In an interview with the PA news agency on Friday, Vadym Prystaiko said Russian media needs to be “regulated differently”.

19 March 2022

The Ukrainian ambassador to the UK has said Russian media “has to be regulated differently” following the cancellation of RT’s licence in the UK.

The Kremlin-backed broadcasters had its licence revoked with “immediate effect” by UK TV watchdog Ofcom on Friday.

In an interview with the PA news agency, Vadym Prystaiko said Russians “work in a different sphere” and that Russian media is “propaganda”.

Asked about Ofcom’s decision, he said: “This is an independent body. We never had contact with them.

“I believe they make their own decisions on the merits.”

The Ukrainian ambassador then added: “You know what, what I’m always saying, especially when I talk to journalists, (is) that Russians work in a different sphere, they’re not journalists, they’re not media, they’re propaganda.

“They’re working totally differently. They have to be regulated differently.”

Ofcom said in a statement that RT’s licensee, ANO TV Novosti, is “not fit and proper” to hold a licence amid 29 ongoing investigations into the “due impartiality” of its programmes.

The watchdog said it noted new laws in Russia that “effectively criminalise any independent journalism that departs from the Russian state’s own news narrative”, particularly in relation to the invasion of Ukraine.

It added: “We consider that, given these constraints, it appears impossible for RT to comply with the due impartiality rules of our broadcasting code in the circumstances.

“We have concluded that we cannot be satisfied that RT can be a responsible broadcaster in the current circumstances.

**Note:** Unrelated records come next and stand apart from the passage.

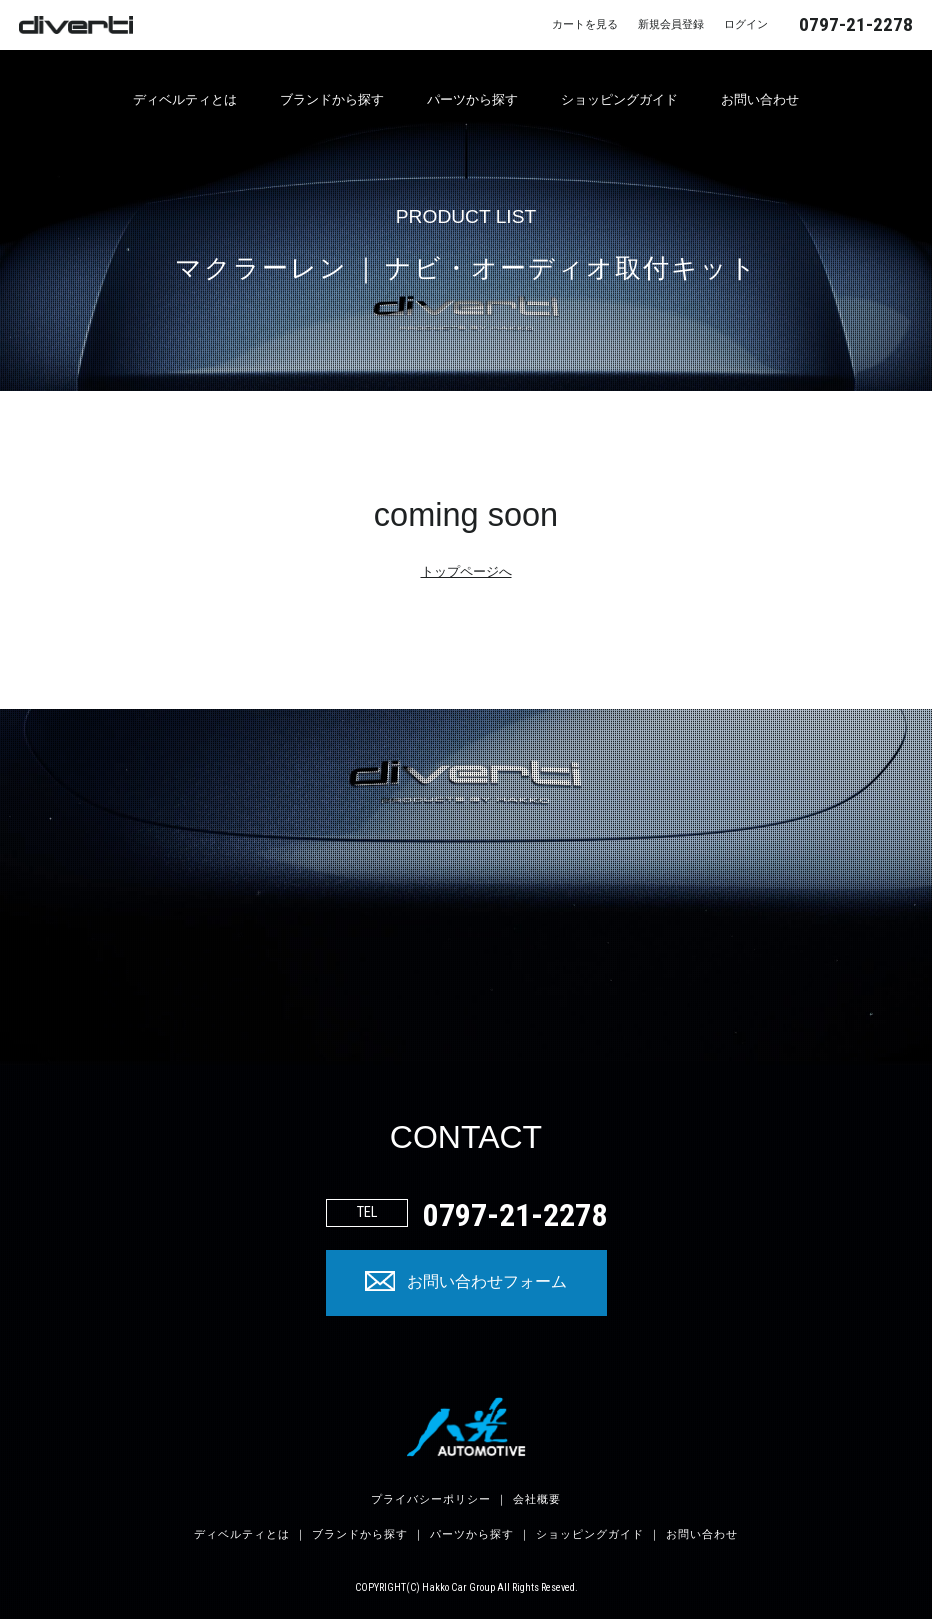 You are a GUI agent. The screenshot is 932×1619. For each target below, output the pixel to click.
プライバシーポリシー (431, 1499)
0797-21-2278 (856, 24)
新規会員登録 (671, 24)
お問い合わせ (760, 99)
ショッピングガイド (619, 99)
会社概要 (537, 1499)
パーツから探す (472, 99)
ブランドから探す (332, 99)
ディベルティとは (185, 99)
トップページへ (466, 571)
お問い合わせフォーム (487, 1282)
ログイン (746, 24)
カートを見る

“Ofcom is therefore revoking RT’s licence to broadcast with immediate effect.”

RT’s deputy editor-in-chief, Anna Belkina, said Ofcom’s decision to suspend the broadcaster’s UK licence has “robbed” the British public of access to information.

In a statement, she said: “By ignoring RT’s completely clean record of four consecutive years and stating purely political reasons tied directly to the situation in Ukraine and yet completely un-associated to RT’s operations, structure, management or editorial output, Ofcom has falsely judged RT to not be ‘fit and proper’ and in doing so robbed the UK public of access to information.”